Dans la quête d’une réponse, j’ai trouvé ou plutôt j'ai appris à constater le primat de l’économique sur le politique et le formatage de l’idée de bonheur ou de progrès que la richesse induit. On a oublié, qu'aussi loin que l'on remonte dans les société primitives, que la richesse chez les hommes c’est le partage et le premier partage est celui que l'on fait de la vie, ce court instant que dure la vie. L’instant est devenu le temps, le temps est devenu l'argent et l’argent est devenu volonté de puissance et impuissance de la pauvreté. Même interrogation : mieux vivre pour partager, ou partager pour mieux vivre ? Ou alors,  qui suis-je ? un riche ou un pauvre ?
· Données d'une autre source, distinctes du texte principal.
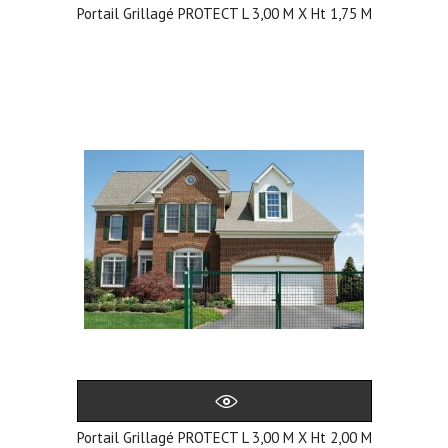
Portail Grillagé PROTECT L 3,00 M X Ht 1,75 M
Portail Grillagé PROTECT L 3,00 M X Ht 2,00 M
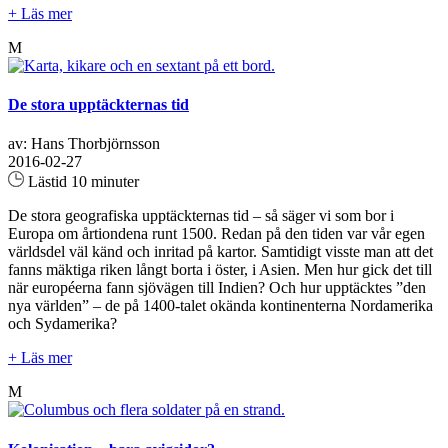
+ Läs mer
M
De stora upptäckternas tid
av: Hans Thorbjörnsson
2016-02-27
Lästid 10 minuter
De stora geografiska upptäckternas tid – så säger vi som bor i
Europa om årtiondena runt 1500. Redan på den tiden var vår egen
världsdel väl känd och inritad på kartor. Samtidigt visste man att det
fanns mäktiga riken långt borta i öster, i Asien. Men hur gick det till
när européerna fann sjövägen till Indien? Och hur upptäcktes ”den
nya världen” – de på 1400-talet okända kontinenterna Nordamerika
och Sydamerika?
+ Läs mer
M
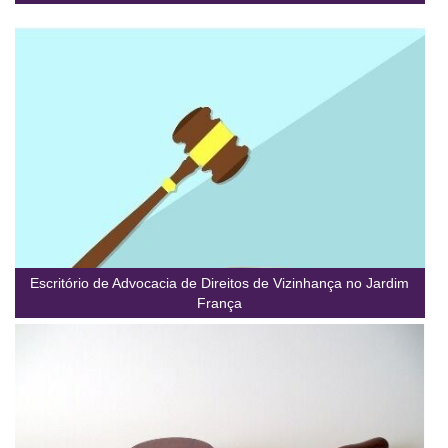
Escritório de Advocacia de Direitos de Vizinhança no Jardim
França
Il faut avant toutes choses se mettre à l’ouvrage sur la ligne économique : production-consommation, transport-proximité, pouvoir d’achat-salariat, capital-travail, libéralisme-communisme, environnement-écologie, oligarchie-citoyenneté, droit-nondroit etc… Et travailler en autodidacte : ce n’est pas une mince affaire mais c’est aussi incontournable que l’action qui nous presse.

Certes il est bon de savoir comme le précise JL Mélenchon que le Front de gauche «  n’a pas commencé par autre chose qu’une mise en mouvement » et une « volonté d’avancer vers le même horizon ». Là aussi j’ai pu constater ou faire l’expérience que le premier horizon qui se dessine, c'est celui qui est crié dans les meetings « Résistance ». Chacun, me semble–t-il,  doit en connaître le sens : conscience démocratique et sentiment d’injustice. En est-il de même de sa portée pratique ?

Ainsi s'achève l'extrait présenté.